--- LISTED RECORDS Enclosed Below ---

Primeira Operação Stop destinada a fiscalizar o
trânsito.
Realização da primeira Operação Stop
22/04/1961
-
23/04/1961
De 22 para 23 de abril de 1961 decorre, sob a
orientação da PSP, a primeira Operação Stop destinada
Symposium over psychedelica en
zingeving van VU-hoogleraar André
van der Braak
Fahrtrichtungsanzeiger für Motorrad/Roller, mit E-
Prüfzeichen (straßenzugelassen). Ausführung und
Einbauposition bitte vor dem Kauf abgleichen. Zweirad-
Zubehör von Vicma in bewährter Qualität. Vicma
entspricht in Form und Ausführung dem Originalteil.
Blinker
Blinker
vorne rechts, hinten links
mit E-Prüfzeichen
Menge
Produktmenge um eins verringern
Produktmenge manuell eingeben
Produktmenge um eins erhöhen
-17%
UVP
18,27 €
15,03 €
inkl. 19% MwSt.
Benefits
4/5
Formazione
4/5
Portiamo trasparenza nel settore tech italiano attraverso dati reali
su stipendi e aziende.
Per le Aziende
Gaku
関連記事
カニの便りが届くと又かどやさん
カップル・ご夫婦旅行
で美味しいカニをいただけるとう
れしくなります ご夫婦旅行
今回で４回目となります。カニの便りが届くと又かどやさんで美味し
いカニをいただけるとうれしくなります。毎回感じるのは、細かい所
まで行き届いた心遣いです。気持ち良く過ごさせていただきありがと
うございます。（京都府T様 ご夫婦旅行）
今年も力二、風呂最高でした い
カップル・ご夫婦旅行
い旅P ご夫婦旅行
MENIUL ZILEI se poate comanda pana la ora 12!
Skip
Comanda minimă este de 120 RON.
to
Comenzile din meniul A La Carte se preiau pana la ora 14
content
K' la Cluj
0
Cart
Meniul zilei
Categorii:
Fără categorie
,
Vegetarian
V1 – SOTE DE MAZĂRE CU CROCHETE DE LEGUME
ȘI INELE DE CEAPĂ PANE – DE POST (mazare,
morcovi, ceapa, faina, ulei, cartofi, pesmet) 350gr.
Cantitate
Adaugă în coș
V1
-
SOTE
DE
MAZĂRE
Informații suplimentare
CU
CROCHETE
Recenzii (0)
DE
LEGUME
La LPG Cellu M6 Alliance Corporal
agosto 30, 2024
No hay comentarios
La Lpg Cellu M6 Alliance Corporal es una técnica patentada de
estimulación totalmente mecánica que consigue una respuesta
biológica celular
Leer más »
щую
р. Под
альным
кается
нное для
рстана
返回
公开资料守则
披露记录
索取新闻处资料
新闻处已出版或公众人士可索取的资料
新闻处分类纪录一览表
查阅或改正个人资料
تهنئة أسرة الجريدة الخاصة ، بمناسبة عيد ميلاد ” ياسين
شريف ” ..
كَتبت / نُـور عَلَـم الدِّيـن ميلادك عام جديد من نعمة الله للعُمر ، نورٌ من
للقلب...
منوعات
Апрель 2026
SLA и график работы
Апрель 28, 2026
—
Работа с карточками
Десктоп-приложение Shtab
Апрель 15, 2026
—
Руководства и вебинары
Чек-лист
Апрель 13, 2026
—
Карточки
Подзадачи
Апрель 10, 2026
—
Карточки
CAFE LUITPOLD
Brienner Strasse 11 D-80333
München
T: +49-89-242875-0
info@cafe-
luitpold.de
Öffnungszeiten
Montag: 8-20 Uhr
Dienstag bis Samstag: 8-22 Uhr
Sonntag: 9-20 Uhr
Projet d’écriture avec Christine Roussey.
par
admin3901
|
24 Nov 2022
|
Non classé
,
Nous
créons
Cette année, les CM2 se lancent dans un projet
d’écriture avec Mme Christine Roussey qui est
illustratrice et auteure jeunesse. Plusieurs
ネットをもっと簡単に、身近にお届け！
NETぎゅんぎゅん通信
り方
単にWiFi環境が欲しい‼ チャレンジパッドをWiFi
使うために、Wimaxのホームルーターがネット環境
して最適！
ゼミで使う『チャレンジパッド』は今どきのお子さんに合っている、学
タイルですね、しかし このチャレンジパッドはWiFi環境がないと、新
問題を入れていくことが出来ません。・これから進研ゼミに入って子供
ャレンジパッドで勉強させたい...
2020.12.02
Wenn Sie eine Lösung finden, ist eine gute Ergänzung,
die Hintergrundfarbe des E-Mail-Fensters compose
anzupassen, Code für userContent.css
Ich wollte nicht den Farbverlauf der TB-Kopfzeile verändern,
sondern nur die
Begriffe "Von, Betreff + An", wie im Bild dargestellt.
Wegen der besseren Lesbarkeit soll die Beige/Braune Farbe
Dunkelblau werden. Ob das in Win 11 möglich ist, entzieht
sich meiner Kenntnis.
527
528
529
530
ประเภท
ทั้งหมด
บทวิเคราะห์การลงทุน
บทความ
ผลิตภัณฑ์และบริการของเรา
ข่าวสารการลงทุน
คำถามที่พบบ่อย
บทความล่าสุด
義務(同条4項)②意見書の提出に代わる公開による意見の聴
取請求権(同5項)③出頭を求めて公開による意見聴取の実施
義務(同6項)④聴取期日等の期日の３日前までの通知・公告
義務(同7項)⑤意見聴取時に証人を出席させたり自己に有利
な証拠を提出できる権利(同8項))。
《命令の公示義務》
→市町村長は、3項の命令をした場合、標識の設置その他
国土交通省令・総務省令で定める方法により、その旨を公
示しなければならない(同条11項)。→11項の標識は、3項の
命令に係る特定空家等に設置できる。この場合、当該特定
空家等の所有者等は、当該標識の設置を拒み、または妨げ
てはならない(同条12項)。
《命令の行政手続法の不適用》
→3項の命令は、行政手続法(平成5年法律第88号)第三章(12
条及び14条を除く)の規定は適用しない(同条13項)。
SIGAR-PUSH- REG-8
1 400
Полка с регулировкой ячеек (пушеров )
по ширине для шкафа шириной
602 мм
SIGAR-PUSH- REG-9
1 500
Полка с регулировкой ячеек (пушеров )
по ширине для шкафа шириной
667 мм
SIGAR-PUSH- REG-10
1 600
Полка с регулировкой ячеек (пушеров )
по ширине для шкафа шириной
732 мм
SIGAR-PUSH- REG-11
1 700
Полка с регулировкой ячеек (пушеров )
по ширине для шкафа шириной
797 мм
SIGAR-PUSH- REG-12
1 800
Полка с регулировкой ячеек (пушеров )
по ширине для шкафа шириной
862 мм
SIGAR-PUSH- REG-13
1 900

--- End of Enclosed LISTED RECORDS ---

EXERCISE DESCRIPTION: Look in the material above for the line with "NETぎゅんぎゅん通信" and the line with "anzupassen, Code für userContent.css", and transcribe exactly those lines and all lines between them, nothing more.

TASK OUTPUT:
NETぎゅんぎゅん通信
り方
単にWiFi環境が欲しい‼ チャレンジパッドをWiFi
使うために、Wimaxのホームルーターがネット環境
して最適！
ゼミで使う『チャレンジパッド』は今どきのお子さんに合っている、学
タイルですね、しかし このチャレンジパッドはWiFi環境がないと、新
問題を入れていくことが出来ません。・これから進研ゼミに入って子供
ャレンジパッドで勉強させたい...
2020.12.02
Wenn Sie eine Lösung finden, ist eine gute Ergänzung,
die Hintergrundfarbe des E-Mail-Fensters compose
anzupassen, Code für userContent.css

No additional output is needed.